I’ve had the bbq pork sandwich at the original location, as well as the FedEx Forum concession. At both locations the pork shoulder was only slightly smoky. Otherwise, the combination of meat, sauce and slaw worked well together making a good, but overpriced bbq sandwich (around $9). At the Rendezvous, you will pay for the ambiance and the reputation if you go for a sandwich, as many other Memphis bar-b-q shops serve an authentic and noticeably smokier bbq sandwich for $4-$6. No, at Rendezvous I usually stick to ribs (which in turn sticks to my ribs).
The history of the Rendezvous has resounded throughout television shows, books, magazines and documentaries. The condensed version is that Charles Vergo one day discovered a coal chute in his store and followed it down into the basement, where the famous Rendezvous barbecue pit was born. The rest is history-and legend.
Quick-Fire Guide:
Here are a few notes about the ‘que:
Tenderness–
- The ribs have been hit or miss. I’ve had tender and easy to pull away from the bone and I’ve had slightly tough.
- The shoulder has always been tender and not dry.
Smoke–
- The ribs have had good charcoal-smoked flavor on most of my visits.
- The shoulder, despite being consistently tender, has only had slight smokiness
Bark–
- The ribs have always had a seasoned and crusty bark, which provides a nice contrast in texture with the smoky, tender meat.
- The shoulder has lacked the crusty bits of bark I so much love in a good bbq sandwich.
BBQ Nachos-I had the bbq nachos at the Autozone Park concession before it closed. The pork shoulder, as usual, lacked smoke flavor and bark.
Sauce-has an interesting balance of sweetness, spiciness and tanginess.
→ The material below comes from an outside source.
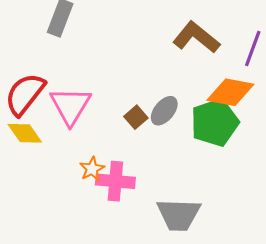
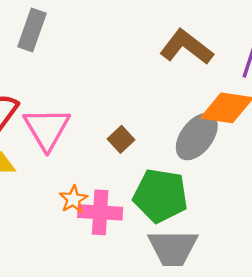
gray ellipse: (164, 111) -> (197, 137), moved, size x1.4
green pentagon: (215, 122) -> (160, 196), moved, turned 30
Honestly, my kids like it because it tastes kind of like ketchup.
Seasoning-Rendezvous bbq seasoning is one of my favorite seasonings. It has a complex and savory flavor that really compliments pork and chicken. I think it’s exceptional on smoked, planked or grilled salmon. Unfortunately, at Rendezvous, the seasoning is applied quite heavily.
Slaw-The slaw is a tangy, finely chopped mustard slaw that compliments the pork.